I'll meet you right here in front of Camille's, Q said. I told him I'd be there right at nine o'clock. And don't hurry. Don't run and fall. I'll just wait for you.
He disappeared into the night and I drove off down Amsterdam. I would head east on 110th Street and then down Fifth for a little bit. It was dark, but 110th borders Central Park on the North and Fifth Avenue on the East. It would be possible to see what "The Gates" are like in the dark.
Their brilliance is not visible at night: their saffron color is just an industrial orange in the dark, as if maybe the Parks Department were doing some repair work in the Park and these were the equivalent of traffic cones. They are sentries, uniformed, and through an opening among the trees or over a mound of rock you glimpse more of them, an army of them, silent, waiting, their curtain skirts billowing occasionally with a passing gust of wind. It is as if they had a secret as you pass by, one large rectangle of orange alerting the next to your presence. Seen one, you've seen 'em all, I suppose, but somehow seeing one makes you want to see more of them, makes you want to follow them. Even in the dark.
There was very little traffic anywhere -- everyone in his right mind had gone home. I found abundant parking right on the Avenue half a block from St. Mark's, where Peter Stuyvesant went to church, if he went to church -- he never misses a service now, of course, as he is buried under the floor in good 17th-century fashion and so can't avoid attending, and if he minds that St. Mark's is an Episcopal Church now and not a Dutch one, the foundations of the beautiful building give no sign of his turning over in his grave.
It was bright and warm and busy at St. Mark's, as usual. The church folk were having their Lenten class and a light supper downstairs as the actors were preparing for their show upstairs, in the eighteenth-century the sanctuary which is also one of New York's loveliest performance spaces. Who knew how many would brave the snow to come and be in the audience, to come and be in the Lenten class. You just never know.

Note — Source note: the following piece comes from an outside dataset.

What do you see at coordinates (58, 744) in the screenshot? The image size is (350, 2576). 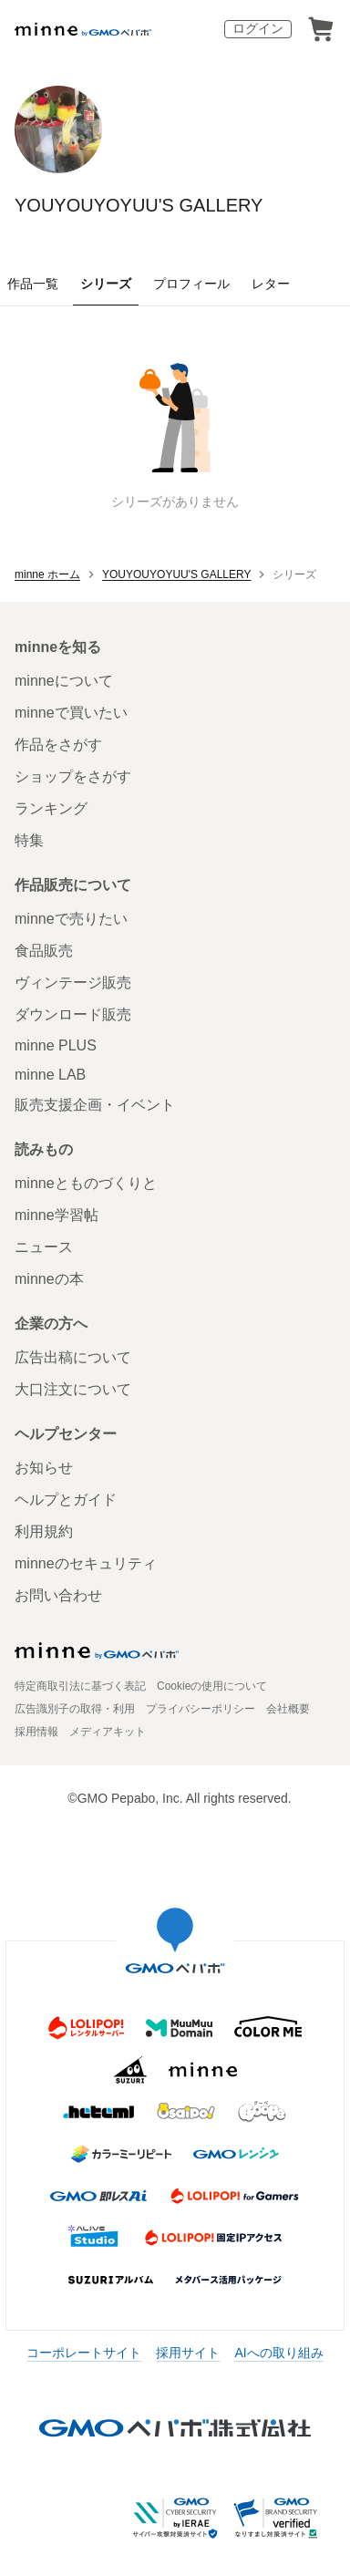 I see `作品をさがす` at bounding box center [58, 744].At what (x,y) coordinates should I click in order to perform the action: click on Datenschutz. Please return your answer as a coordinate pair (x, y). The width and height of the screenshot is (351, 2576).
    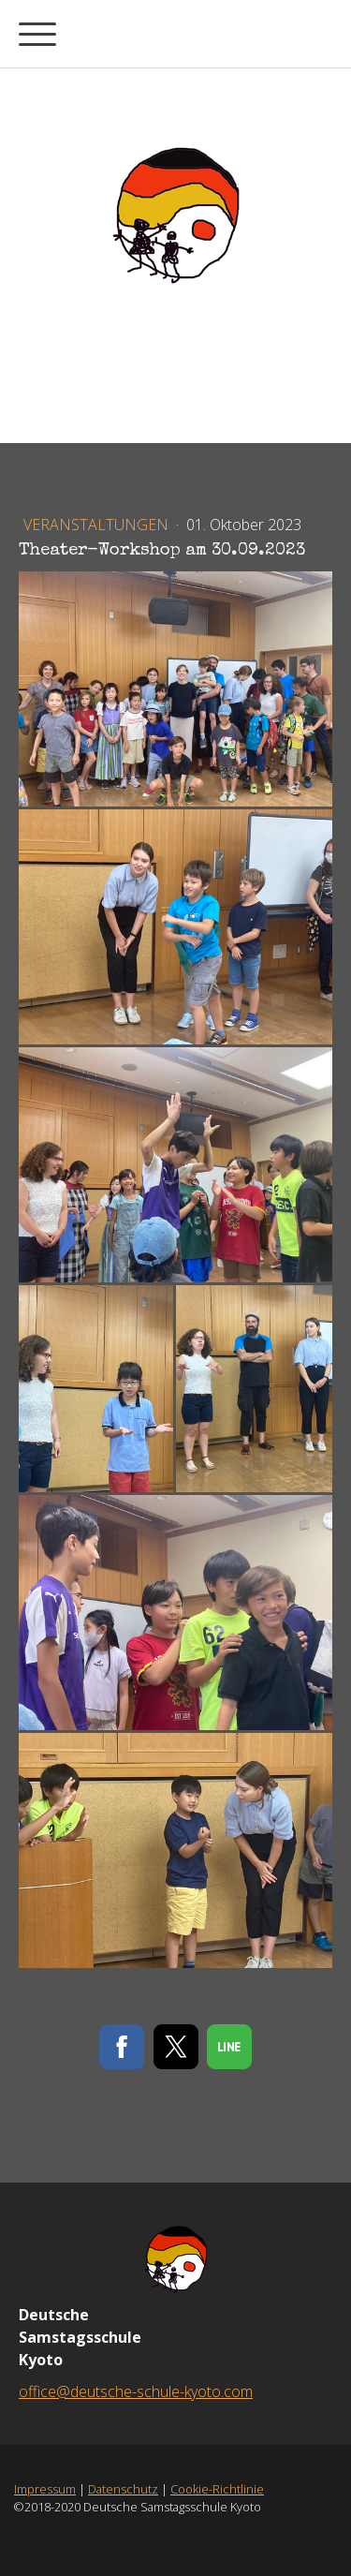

Whoever is there is who's supposed to be there, I always say. The class was about praying for those in the political realm who make you angry -- your enemies. I suggested the word "opponents" instead, talking about the ways in which prayer can lower your emotional temperature and enable you to get some spiritual distance from a problem that has brought you to the end of your rope. Then you might be calm enough to allow God to enter into your spirit's experience of it -- God has already entered it in reality. In politics, as in the rest of life, we must leave room for God to act, all the while working to further the good as we have been given to see what the good is. We must be willing to be surprised. We must remember that God uses people we'd just as soon he didn't use -- that's not our call -- and that God specializes in bringing life out of death, can bring good out of evil situations. God's ability to do that doesn't make bad things good. But it does make history move forward.
The snow was worse at 8:30, and traffic was still very light. I drove slowly back up to Columbia. Q was already at his post in front of Camille's. "To the Point" was just finishing up on the radio as he got in and we headed for the George Washington, leaving "The Gates" behind us as we drove away. They stood silently in the snow, in the dark, one leading to another, here for only a short time, not clear in their meaning, not universal in their appeal. But people who walk among them all laugh and smile. I'll bet you anything that people who don't like them have only seen them from a distance. I'll bet you they haven't walked among them, someone told me the other day.
Maybe the journey isn't lovely until you allow yourself walk it in company with everyone and everything, people and things you choose and people and things you don't. You don't see the beauty until you come closer, down lower, open yourself to the beauty of things others have done, choices others have made, not just your own choices. If it's beauty you want, you must leave room to be surprised.